La battaglia delle news e gli orrori veri

I corpi gettati in strada o nei fossi, le mani legate, parlano di esecuzioni sommarie a Bucha, un villaggio fuori Kiev sinora sconosciuto al mondo. Bucha rischia di diventare il nome simbolo del processo mondiale, per crimini di guerra, che gli ucraini vogliono per Putin e i suoi uomini, capaci a loro dire di simili massacri. Dal canto loro i russi rimandano al mittente le accuse, parlando di messa in scena perfetta degli stessi “liberatori”. Ma certo le atrocità esistono perchè non sono solo le immagini scioccanti di Bucha ad arrivarci, ma altre ancora, in continuazione, e testimonianze come quella del sindaco di Irpin, Alexander Markushin, città simbolo della tragedia non lontano dalla capitale, che riferisce di esecuzioni sommarie e carri armati che passano spora i corpi, o foto (come quella di copertina), fornita dalla vice premier ucraina Iryna Vereshchuk, in cui si vedono 15 soldatesse, rilasciate in uno scambio prigionieri, rasate dai russi come si faceva nella Seconda guerra mondiale con gli ebrei allo scopo di umiliarli.

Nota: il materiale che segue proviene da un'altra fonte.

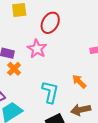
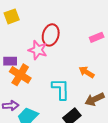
red ellipse: (50, 23) -> (51, 35), moved
orange cross: (14, 69) -> (20, 75), size x1.5

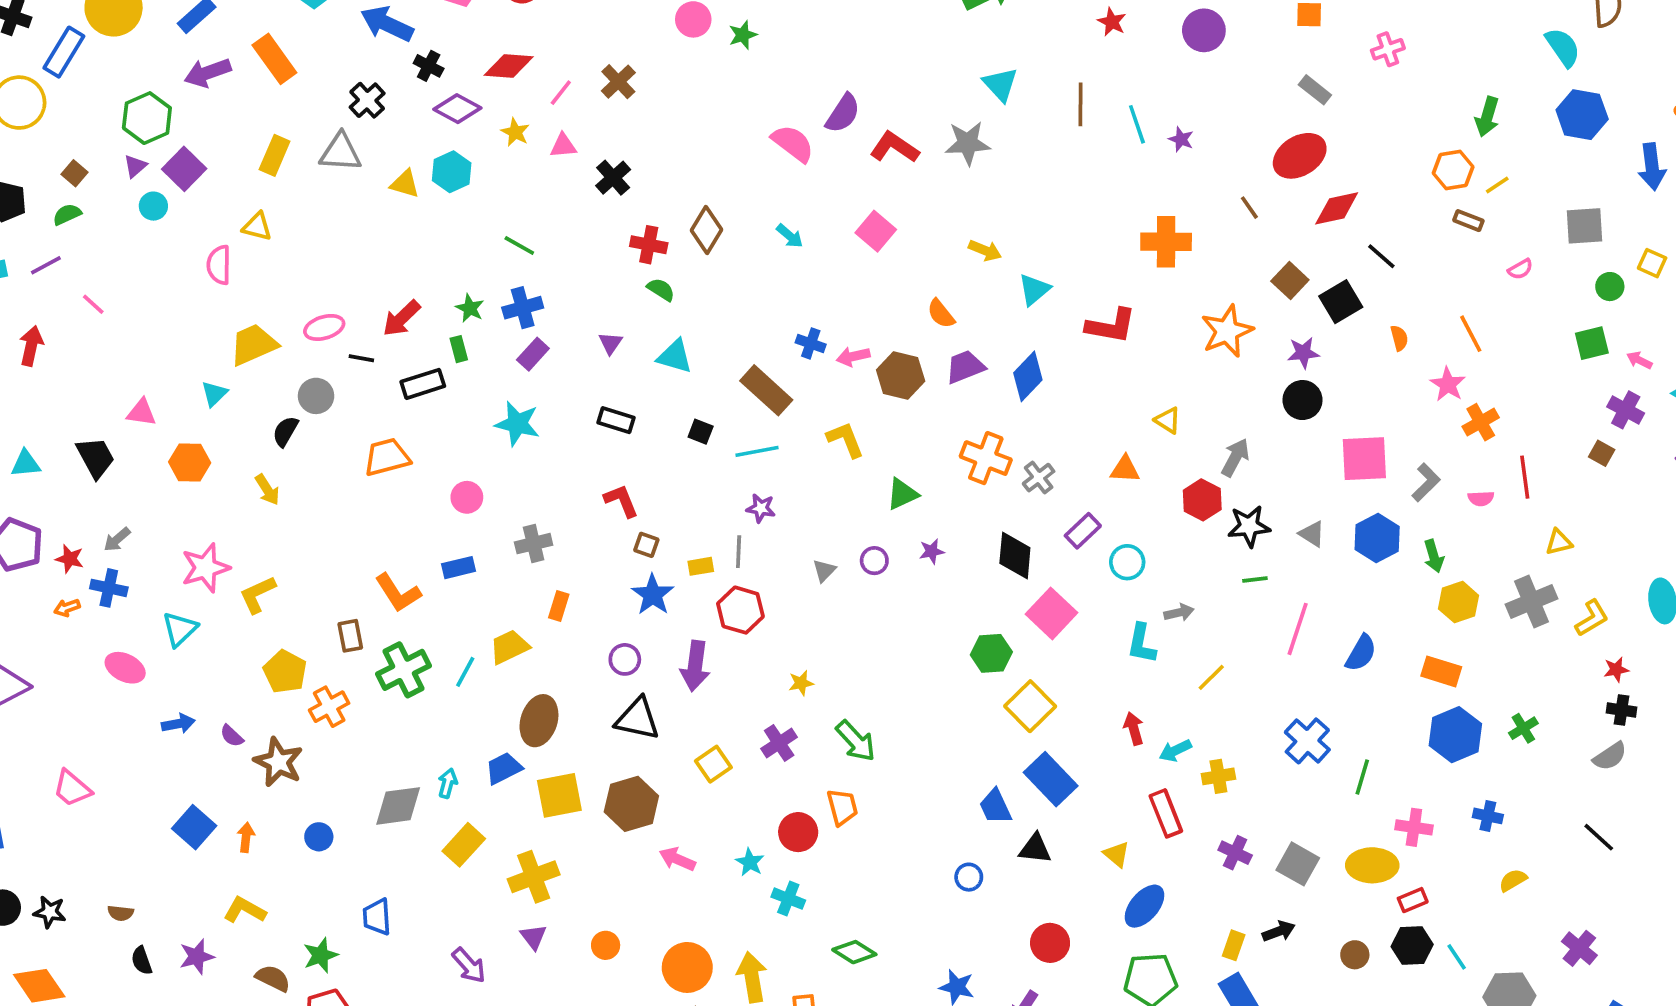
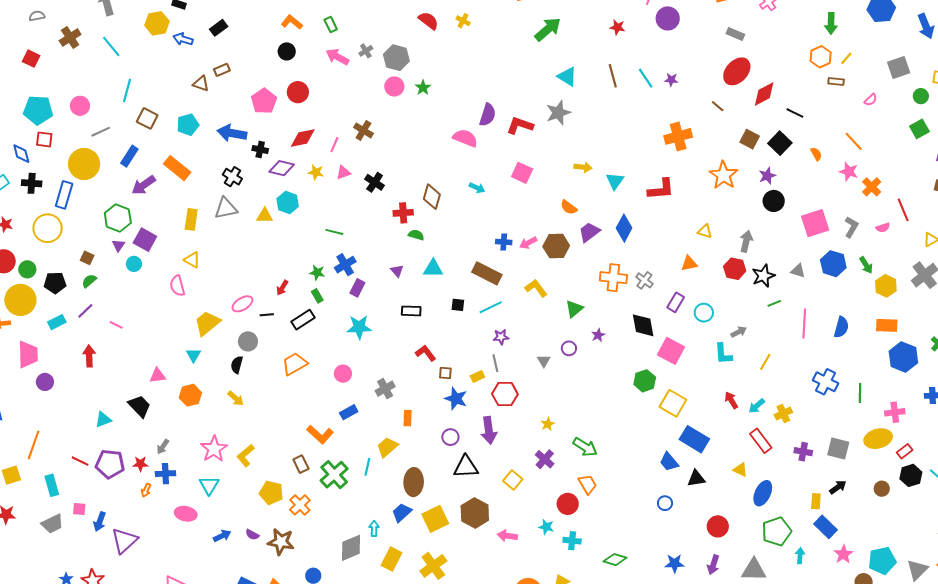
yellow triangle: (257, 227) -> (192, 260), turned 30
red arrow: (402, 318) -> (282, 288), size x0.7
orange arrow: (67, 608) -> (146, 490), turned -32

Fake news? Deciderà l’opinione pubblica mondiale, che continua ad assommare prove delle atrocità, e anche l’Onu, a cui stavolta, superato il limite dell’orrore, si sono rivolti sia ucraini che russi. La questione chiave, in una guerra che si farà più cruenta nelle zone di guerra più importanti, cioè Donbass e Sud del Paese dove la strategica Odessa continuerà ad essere bombardata, è se l’Europa a questo punto voglia premere l’acceleratore negli aiuti, anche militari all’Ucraina, se si debba veramente staccare la spina su gas e petrolio russo.

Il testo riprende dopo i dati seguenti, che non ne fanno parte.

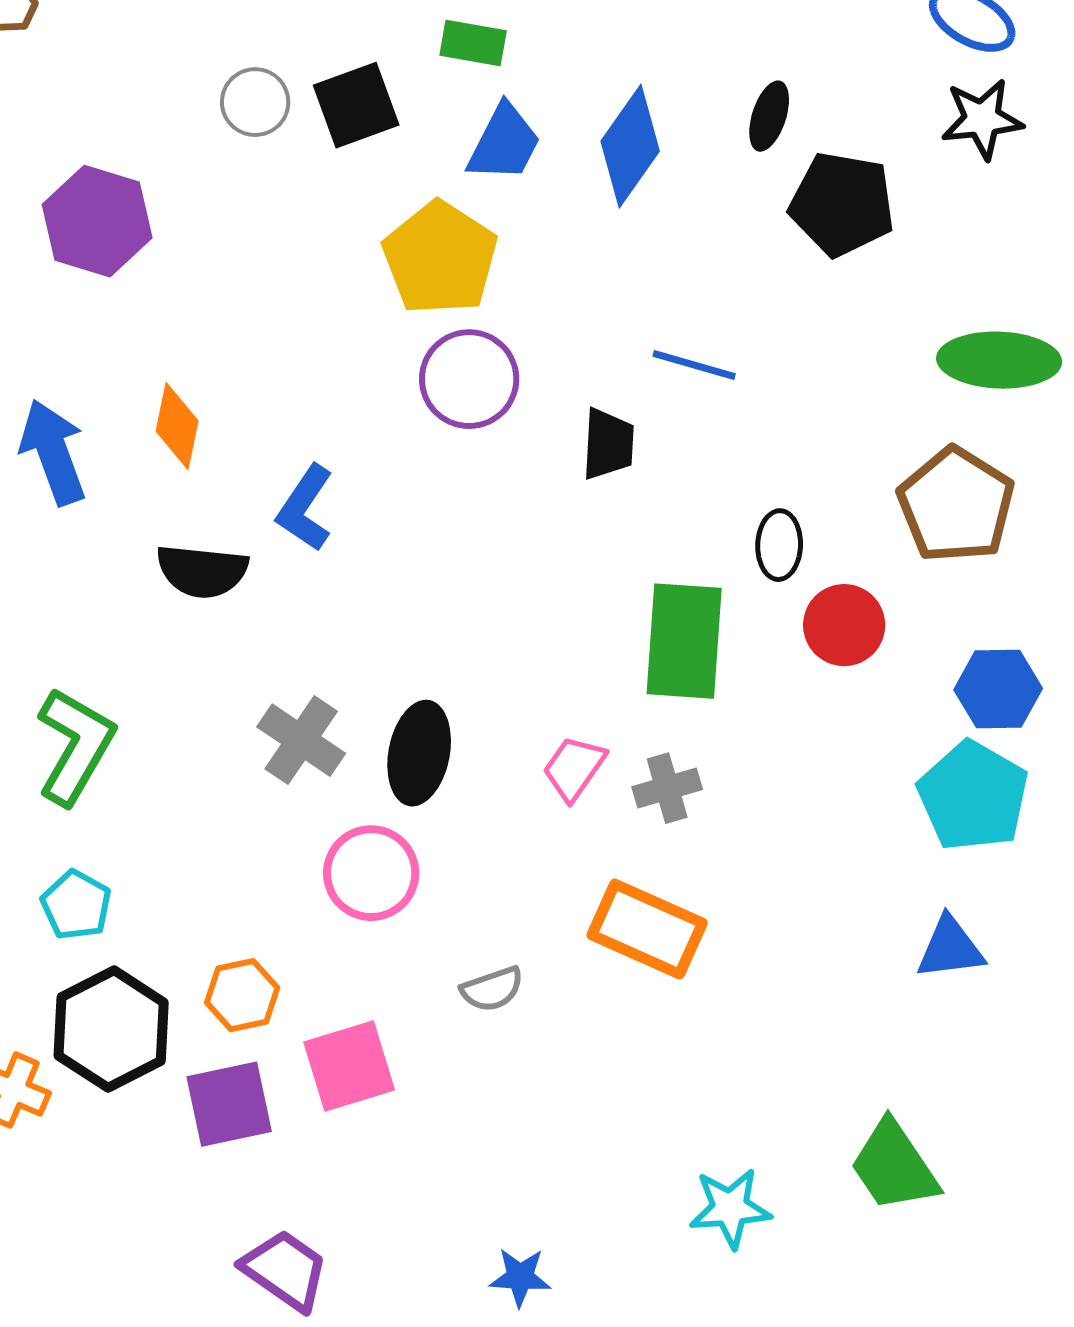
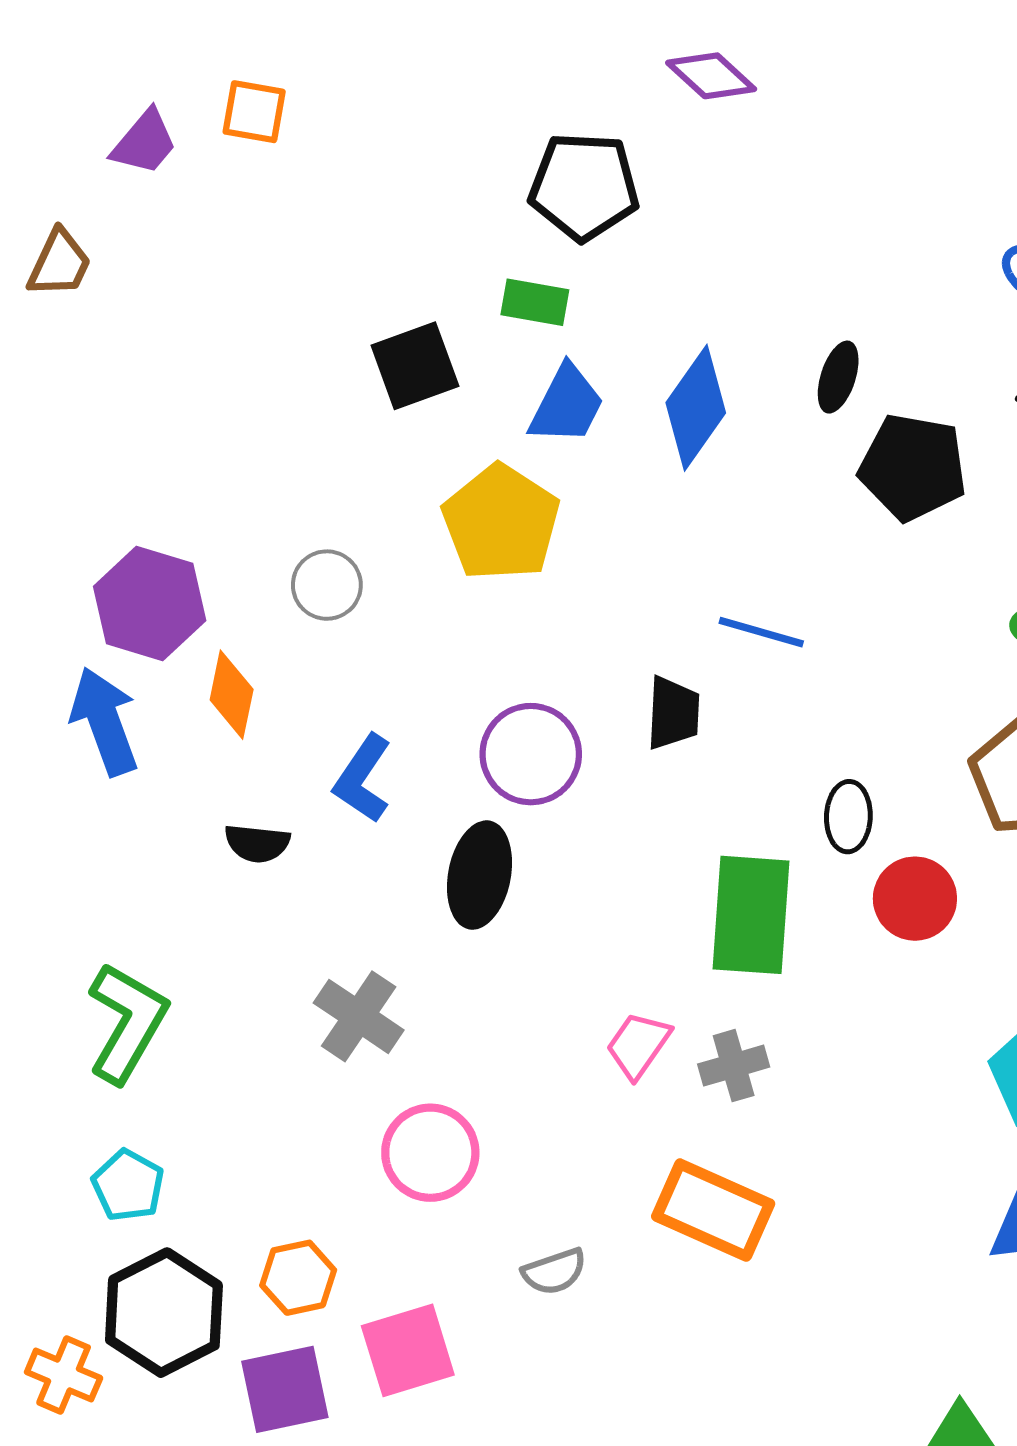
gray circle: (255, 102) -> (327, 585), moved
purple hexagon: (97, 221) -> (150, 603), moved
purple circle: (469, 379) -> (531, 754), moved
black semicircle: (202, 571) -> (257, 843), size x0.7
black ellipse: (419, 753) -> (480, 875), moved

Lo ha già fatto la Lituania, che ha annunciato la “piena indipendenza energetica” dalla Russia in risposta al “suo ricatto”: “siamo il primo paese dell’Ue a diventare indipendente dalle forniture di gas russo, e questo è il risultato di un processo coerente di diversi anni di politiche energetiche e decisioni tempestive sulle infrastrutture” come ha sottolineato il ministro dell’energia lituano Dainius Kreivys. Ma gli altri? Il ministro degli Esteri ucraino, Dmytro Kuleba, continua a ripetere che si aspetta dall’Occidente un “embargo su petrolio, gas e carbone” e “la chiusura di tutti i porti alle navi e alle merci russe, oltre che scollegare tutte le banche russe da Swift”. Ecco cosa metterebbe Putin in affanno, non il teatrino dei pagamenti in rubli o dollari.

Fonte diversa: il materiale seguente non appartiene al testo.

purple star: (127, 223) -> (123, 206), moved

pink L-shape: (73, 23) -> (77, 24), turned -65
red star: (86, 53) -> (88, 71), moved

E infatti proprio ieri il il presidente Zelensky ha dichiarato che sì, grazie agli Stati Uniti di tutto, ma “non ci hanno dato garanzie di sicurezza” nella maniera che gli ucraini vogliono. La guerra fa comodo a molti, compreso il patriarca della Chiesa ortodossa russa Kirill che continua, non si sa come dovendo essere un uomo di fede e pace, a fomentare il conflitto: “Oggi la nostra patria sta attraversando un momento difficile. La nostra speciale preghiera è per le forze armate, per i nostri soldati, ai quali è legata la speranza della sicurezza, della libertà, della vera indipendenza del nostro Paese”. Eccetera. Più o meno quello che dice sempre il suo amico Putin.